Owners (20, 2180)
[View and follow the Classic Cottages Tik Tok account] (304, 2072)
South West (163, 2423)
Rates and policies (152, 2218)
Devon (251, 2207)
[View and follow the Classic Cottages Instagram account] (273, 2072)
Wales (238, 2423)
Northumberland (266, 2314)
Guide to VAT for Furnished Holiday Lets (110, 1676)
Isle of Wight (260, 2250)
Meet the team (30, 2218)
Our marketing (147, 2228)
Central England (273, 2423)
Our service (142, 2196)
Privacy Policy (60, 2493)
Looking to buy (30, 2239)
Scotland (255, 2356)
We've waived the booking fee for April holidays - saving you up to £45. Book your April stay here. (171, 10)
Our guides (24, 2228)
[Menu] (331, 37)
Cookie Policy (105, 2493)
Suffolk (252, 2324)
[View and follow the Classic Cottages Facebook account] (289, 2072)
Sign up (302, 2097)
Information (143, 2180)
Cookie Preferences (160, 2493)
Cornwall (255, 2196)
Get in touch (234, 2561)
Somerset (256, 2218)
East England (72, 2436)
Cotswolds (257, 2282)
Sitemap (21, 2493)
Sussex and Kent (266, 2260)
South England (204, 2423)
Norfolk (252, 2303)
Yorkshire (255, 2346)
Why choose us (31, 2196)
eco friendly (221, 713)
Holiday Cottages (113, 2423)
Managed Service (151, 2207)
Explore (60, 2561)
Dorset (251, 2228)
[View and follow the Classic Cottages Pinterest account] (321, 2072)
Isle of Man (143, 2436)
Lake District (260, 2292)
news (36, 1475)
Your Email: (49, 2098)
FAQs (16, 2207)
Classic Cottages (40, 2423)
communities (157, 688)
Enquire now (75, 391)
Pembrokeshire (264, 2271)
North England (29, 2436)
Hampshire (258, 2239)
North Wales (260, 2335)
----
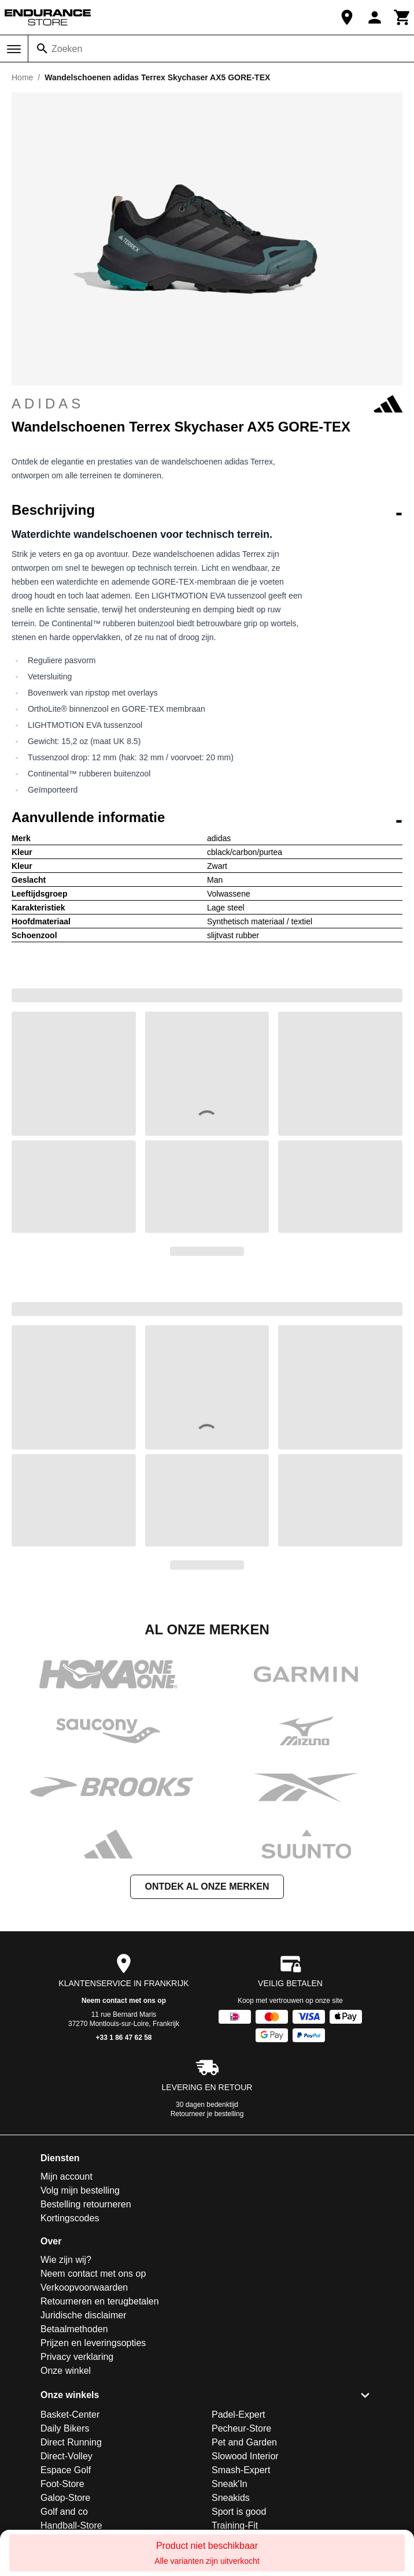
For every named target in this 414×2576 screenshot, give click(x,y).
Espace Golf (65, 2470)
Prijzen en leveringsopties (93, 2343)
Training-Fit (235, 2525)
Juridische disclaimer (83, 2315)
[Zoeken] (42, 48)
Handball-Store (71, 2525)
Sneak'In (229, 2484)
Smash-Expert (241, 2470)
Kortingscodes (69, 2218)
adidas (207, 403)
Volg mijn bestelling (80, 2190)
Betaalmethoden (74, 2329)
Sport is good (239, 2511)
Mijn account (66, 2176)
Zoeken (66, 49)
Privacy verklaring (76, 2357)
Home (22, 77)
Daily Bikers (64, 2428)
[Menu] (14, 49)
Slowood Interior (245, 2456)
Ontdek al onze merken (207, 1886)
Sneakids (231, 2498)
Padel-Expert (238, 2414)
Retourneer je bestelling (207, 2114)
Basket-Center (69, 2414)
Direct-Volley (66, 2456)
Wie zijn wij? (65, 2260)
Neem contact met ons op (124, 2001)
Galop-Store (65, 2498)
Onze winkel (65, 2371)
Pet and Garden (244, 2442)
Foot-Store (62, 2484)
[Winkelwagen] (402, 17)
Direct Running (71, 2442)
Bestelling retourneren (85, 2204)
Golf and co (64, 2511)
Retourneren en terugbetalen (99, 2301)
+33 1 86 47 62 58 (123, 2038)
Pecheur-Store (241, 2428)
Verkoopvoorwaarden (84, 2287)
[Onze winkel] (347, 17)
----
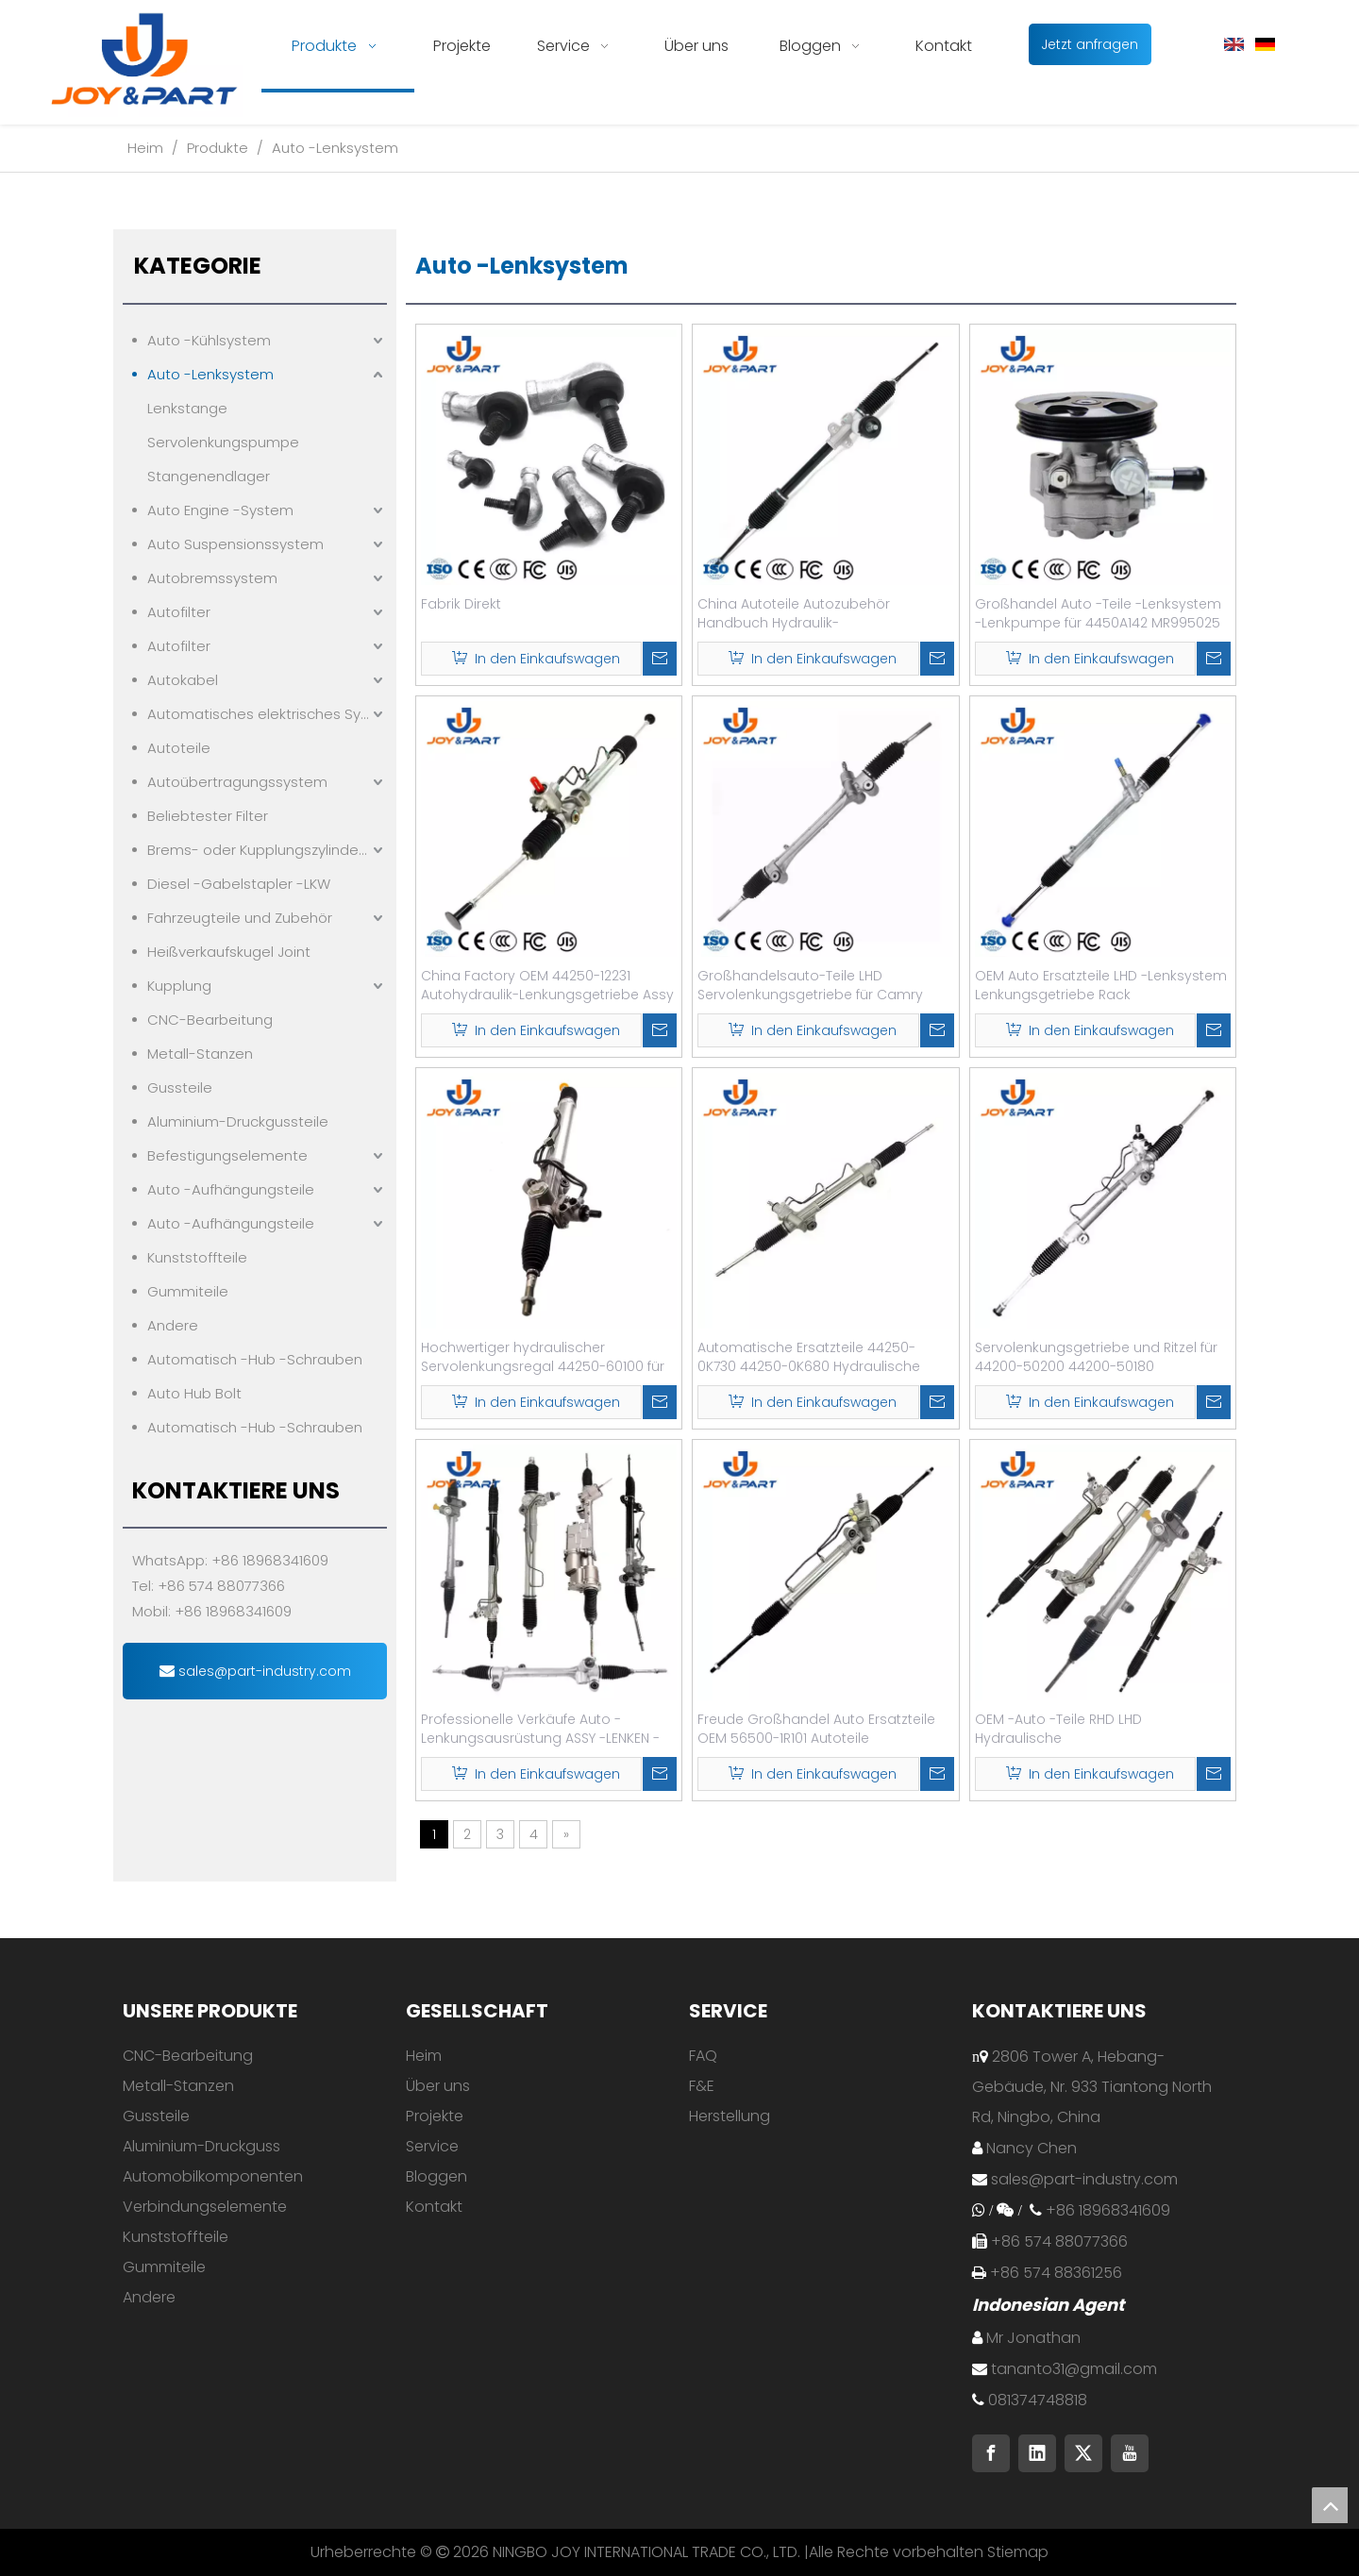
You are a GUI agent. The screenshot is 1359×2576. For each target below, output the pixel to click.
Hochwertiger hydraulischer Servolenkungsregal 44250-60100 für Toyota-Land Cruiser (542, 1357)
----
**Description of the task**
From the entries above, return exactly the line containing "Dorset (251, 2228)", the line containing "North Wales (260, 2335)", and all lines between, and nothing else.

**Result for this exercise**
Dorset (251, 2228)
[View and follow the Classic Cottages Pinterest account] (321, 2072)
Isle of Man (143, 2436)
Lake District (260, 2292)
news (36, 1475)
Your Email: (49, 2098)
FAQs (16, 2207)
Classic Cottages (40, 2423)
communities (157, 688)
Enquire now (75, 391)
Pembrokeshire (264, 2271)
North England (29, 2436)
Hampshire (258, 2239)
North Wales (260, 2335)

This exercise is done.